Fireworks will explode across the U.S. on July 4th, but don’t expect any from the European Central Bank Thursday. They set theirs off last month with rate cuts and bank-lending measures.
Still, ECB chief Mario Draghi may be pressed to provide details on lending programs and preparations to purchase asset-backed securities. With inflation at 0.5%, well below the ECB’s 2% target, Mr. Draghi already faces calls to do more.
Here are five key questions heading into Thursday.
#1: Will There Be Any More Detail on Long-Term Loans?
ECB watchers will be eyeing any new information on the four-year bank loans announced in June, specifically how the ECB plans to ensure they find their way to businesses. Under the program, banks failing to boost lending must repay the loans early, but this still gives them a “a two-year window for carry trades,” said UniCredit economist Marco Valli, referring to the practice of borrowing at low rates and investing in higher yielding government bonds.
#2: And On the Asset-Backed Securities Plan?
In June, Mr. Draghi said that the ECB would “intensify preparatory work” on purchases of bundled loans. It probably won’t be ready to do this for many months, but could provide an update on its plans. “ABS buying will come when regulation has changed and loan transparency is a given. We believe this is unlikely” before early next year, said Astrid Schilo of Exane BNP Paribas.
#3: What’s the Forward Guidance Now?
Mr. Draghi has signaled rates will stay super low for up to four years. This would likely put the ECB far behind the Fed and Bank of England on rate hikes. Thursday’s meeting may reveal how widely Mr. Draghi’s view is shared within the 24-member rate board.
#4: What Will Mr. Draghi Say About Quantitative Easing?
A large-scale program of private and sovereign bond purchases remains an option and the IMF has urged the ECB to consider it. But officials are likely to hold off for now given resistance in Germany. Still, the ECB may provide clarity on the triggers it has in mind on launching QE.
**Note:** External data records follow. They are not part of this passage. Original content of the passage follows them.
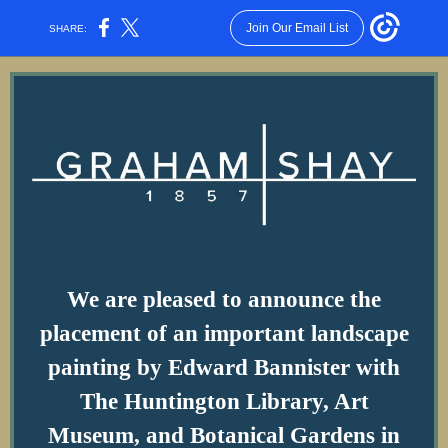
Join Our Email List
SHARE:
We are pleased to announce the
placement of an important landscape
painting by Edward Bannister with
The Huntington Library, Art
Museum, and Botanical Gardens in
#5: What Will the Euro Do?
The euro fell after the ECB announced its easing steps on June 5 but the drop didn’t last, raising pressure to do more to weaken the currency and boost exports and inflation. “The euro is overvalued, which is bad for our industry and our growth,” French Prime Minister Manuel Valls told Les Echos. Look for Mr. Draghi to be pressed Thursday on whether he shares France’s concern.